* **To do**:
In how many lines of the records below does the word "ISTITUTO" appear? Answer with the number alone.

START Data to process

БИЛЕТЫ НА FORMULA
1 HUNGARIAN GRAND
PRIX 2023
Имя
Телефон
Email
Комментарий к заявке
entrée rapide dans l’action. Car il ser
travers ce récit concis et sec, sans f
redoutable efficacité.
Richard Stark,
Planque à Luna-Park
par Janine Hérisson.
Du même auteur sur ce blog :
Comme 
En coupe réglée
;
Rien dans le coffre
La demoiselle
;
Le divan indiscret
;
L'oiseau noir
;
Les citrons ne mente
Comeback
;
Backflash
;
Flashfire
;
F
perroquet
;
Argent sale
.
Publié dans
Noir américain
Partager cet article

END Data to process
START Data to process

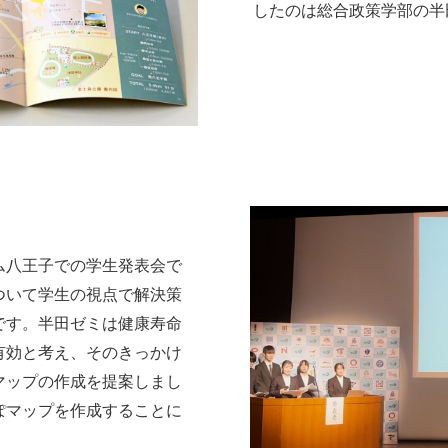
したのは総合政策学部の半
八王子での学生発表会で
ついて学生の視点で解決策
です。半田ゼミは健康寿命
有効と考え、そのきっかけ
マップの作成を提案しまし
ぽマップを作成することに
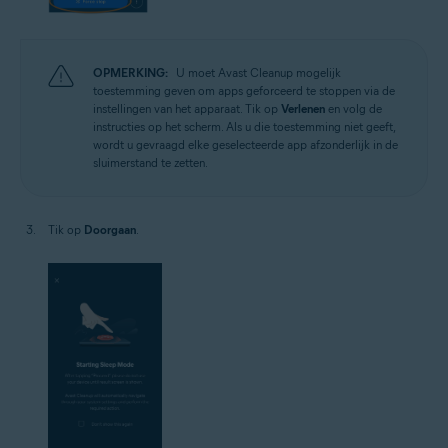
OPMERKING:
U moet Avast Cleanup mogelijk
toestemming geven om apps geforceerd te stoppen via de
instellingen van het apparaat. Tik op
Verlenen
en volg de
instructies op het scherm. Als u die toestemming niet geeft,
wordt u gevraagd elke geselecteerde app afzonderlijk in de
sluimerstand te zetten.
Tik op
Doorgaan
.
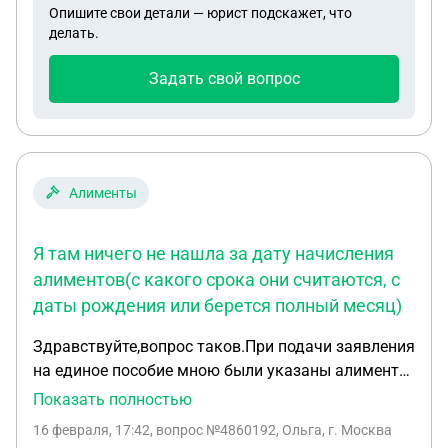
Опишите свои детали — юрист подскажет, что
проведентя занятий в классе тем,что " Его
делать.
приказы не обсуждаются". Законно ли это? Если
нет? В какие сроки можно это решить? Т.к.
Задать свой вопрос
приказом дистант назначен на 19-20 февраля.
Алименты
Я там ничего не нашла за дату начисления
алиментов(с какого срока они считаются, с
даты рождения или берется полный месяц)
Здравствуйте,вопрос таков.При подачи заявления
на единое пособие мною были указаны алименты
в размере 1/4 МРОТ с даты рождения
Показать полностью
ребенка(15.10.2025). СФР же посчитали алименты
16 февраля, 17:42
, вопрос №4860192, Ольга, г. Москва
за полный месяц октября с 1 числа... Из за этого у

END Data to process
START Data to process

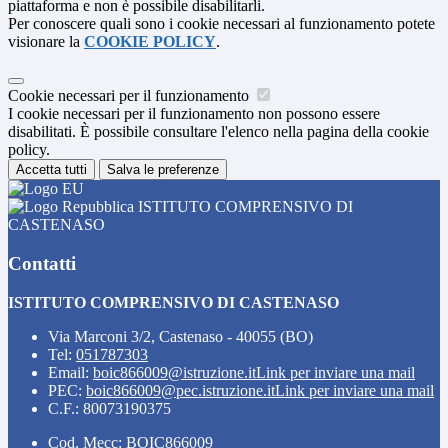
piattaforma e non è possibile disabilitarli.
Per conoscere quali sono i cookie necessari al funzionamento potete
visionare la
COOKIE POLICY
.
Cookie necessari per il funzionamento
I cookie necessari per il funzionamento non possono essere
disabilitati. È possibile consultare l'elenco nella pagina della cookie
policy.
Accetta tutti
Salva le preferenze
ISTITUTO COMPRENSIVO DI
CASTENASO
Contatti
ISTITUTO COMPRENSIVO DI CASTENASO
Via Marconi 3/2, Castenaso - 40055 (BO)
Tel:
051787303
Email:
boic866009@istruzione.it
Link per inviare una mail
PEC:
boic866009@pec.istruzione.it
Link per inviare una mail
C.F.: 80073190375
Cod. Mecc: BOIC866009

END Data to process

* **Reply to the exercise**:
2